# Prove that there is no homomorphism from $\mathbb{Z}_{8} \oplus \mathbb{Z}_{2}$ ont0 $\mathbb{Z}_{4} \oplus \mathbb{Z}_{4}$

Prove that there is no homomorphism from $\mathbb{Z}_{8} \oplus \mathbb{Z}_{2}$ ont0 $\mathbb{Z}_{4} \oplus \mathbb{Z}_{4}$.

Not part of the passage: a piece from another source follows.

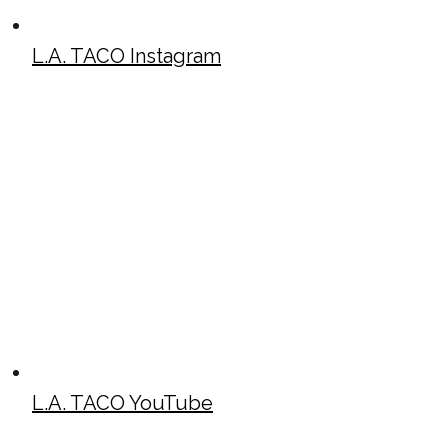
L.A. TACO Instagram
L.A. TACO YouTube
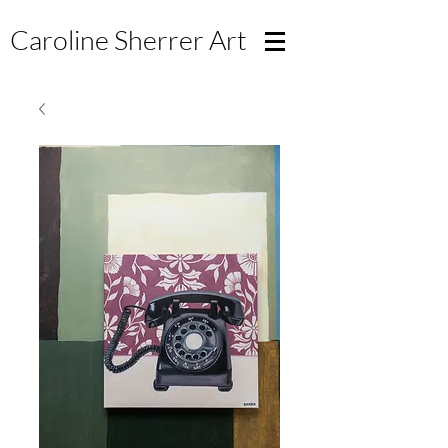
Caroline Sherrer
Art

My idea for the proof : Let $\phi$ be such homomorphism. Since Ker $\phi$ is a subgroup of $\mathbb{Z}_{8} \oplus \mathbb{Z}_{2}$ , then i must find all possible subgroups of it and then prove that $(\mathbb{Z}_{8} \oplus \mathbb{Z}_{2})/$Ker$\:\phi$ is not isomorphic with $\mathbb{Z}_{4} \oplus \mathbb{Z}_{4}$ where Ker $\phi$ can be any of the subgroup. To prove it isnt isomorphic is by finding elements in $\mathbb{Z}_{8} \oplus \mathbb{Z}_{2}$ that has order such that no elements in $\mathbb{Z}_{4} \oplus \mathbb{Z}_{4}$ have that order.

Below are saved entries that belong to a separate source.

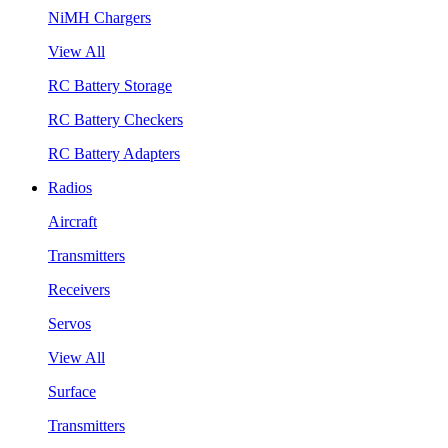
NiMH Chargers
View All
RC Battery Storage
RC Battery Checkers
RC Battery Adapters
Radios
Aircraft
Transmitters
Receivers
Servos
View All
Surface
Transmitters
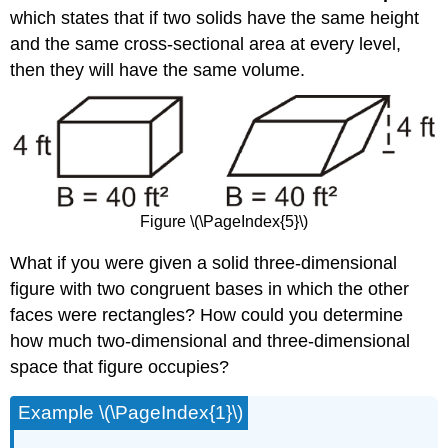
which states that if two solids have the same height
and the same cross-sectional area at every level,
then they will have the same volume.
Figure \(\PageIndex{5}\)
What if you were given a solid three-dimensional
figure with two congruent bases in which the other
faces were rectangles? How could you determine
how much two-dimensional and three-dimensional
space that figure occupies?
Example \(\PageIndex{1}\)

Is there any better way..?

#### Solutions Collecting From Web of "Prove that there is no homomorphism from $\mathbb{Z}_{8} \oplus \mathbb{Z}_{2}$ ont0 $\mathbb{Z}_{4} \oplus \mathbb{Z}_{4}$"

A surjective function between two finite sets of the same cardinality is also injective, so your homomorphism would be an isomorphism. This is not possible, because the first group has an element of order $8$ and the second one doesn’t.